A situação aqui apreciada é distinta da já apreciada pelo STF, quando do julgamento do RE 191.668, que envolvia o uso de slogan de campanhas. Relatado pelo ministro Menezes Direito, o recurso do município de Porto Alegre foi desprovido, por unanimidade, que pretendia a reforma do acórdão proferido pelo TJ-RS. O STF confirmou a inadequação da utilização do slogan, afirmando que a Constituição não autoriza que os atos de divulgação sirvam de instrumento para propaganda de quem está exercendo o cargo público e que no momento em que há possibilidade de reconhecimento ou identificação da origem pessoal ou partidária rompe-se com o princípio da impessoalidade. Pelo que se pode depreender do julgado, havia utilização maciça do slogan de campanha quando da publicidade de ações.

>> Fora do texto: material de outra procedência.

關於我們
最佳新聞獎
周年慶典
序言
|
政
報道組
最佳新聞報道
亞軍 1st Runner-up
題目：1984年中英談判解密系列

No tocante à suscitação de prática de ato ímprobo, no caso em questão, já foi dito que a ilicitude decorre da ofensa ao princípio da impessoalidade na sua gênese. Mas entre ser ilícito e ímprobo há uma distância, muitas vezes ignorada no ambiente forense. Testemunha-se, e há muito tempo, a vulgarização do emprego da palavra “improbidade”, empregando-a como sinônimo de ilegalidade, especialmente diante da maior plasticidade do artigo 11[6].
De fato, o caráter residual da hipótese de improbidade prevista no artigo 11 da Lei 8.429/92 favorece ainda mais o patrocínio de ações de improbidade que se fundamentam em supostas ofensas aos princípios da moralidade, eficiência, impessoalidade.

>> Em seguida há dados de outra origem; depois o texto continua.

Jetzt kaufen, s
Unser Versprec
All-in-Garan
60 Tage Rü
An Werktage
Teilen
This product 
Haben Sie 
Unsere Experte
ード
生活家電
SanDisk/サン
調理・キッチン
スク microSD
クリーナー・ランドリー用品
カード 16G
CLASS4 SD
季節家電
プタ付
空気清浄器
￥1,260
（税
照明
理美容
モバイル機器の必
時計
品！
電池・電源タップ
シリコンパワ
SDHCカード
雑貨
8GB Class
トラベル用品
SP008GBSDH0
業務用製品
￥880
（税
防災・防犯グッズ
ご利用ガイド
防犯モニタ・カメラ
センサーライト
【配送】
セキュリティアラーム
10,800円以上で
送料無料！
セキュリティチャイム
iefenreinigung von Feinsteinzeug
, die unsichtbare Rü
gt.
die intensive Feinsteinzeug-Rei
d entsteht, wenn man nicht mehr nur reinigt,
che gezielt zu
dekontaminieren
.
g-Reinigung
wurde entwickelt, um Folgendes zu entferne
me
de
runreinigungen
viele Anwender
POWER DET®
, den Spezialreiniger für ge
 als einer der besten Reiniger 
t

Em princípio, sem uma reflexão mais cuidadosa e necessária, seria possível (embora não correto) enquadrar boa parte das condutas administrativas no artigo 11, a depender do olhar de quem acusa. Nesse sentido, registra-se o entendimento de Mauro Roberto Gomes de Mattos, para quem há “grande preocupação com o assustador caráter aberto do caput do art. 11 da LIA[7]”. Na mesma toada, Waldo Fazzio Junior entende no caráter aberto do dispositivo “um sério risco para o intérprete”[8].
Nesta toada (e a realidade assim confirma), desejando-se questionar a conduta, que não se amolda aos artigos 9º e 10, a “solução” seria alegar ofensa a princípios. Eis o caráter residual suscitado, motivo pelo qual é preciso cautela, buscando a identificação do elemento subjetivo qualificador do ato ímprobo.
Ocorre que a violação a princípios não equivale necessariamente à improbidade[9]. Importa recordar, com o apoio de Maria Sylvia Zanella Di Pietro, que “mesmo quando o ilegal seja praticado, é preciso verificar se houve culpa ou dolo, se houve um mínimo de má-fé que revele realmente a presença de um comportamento desonesto”[10].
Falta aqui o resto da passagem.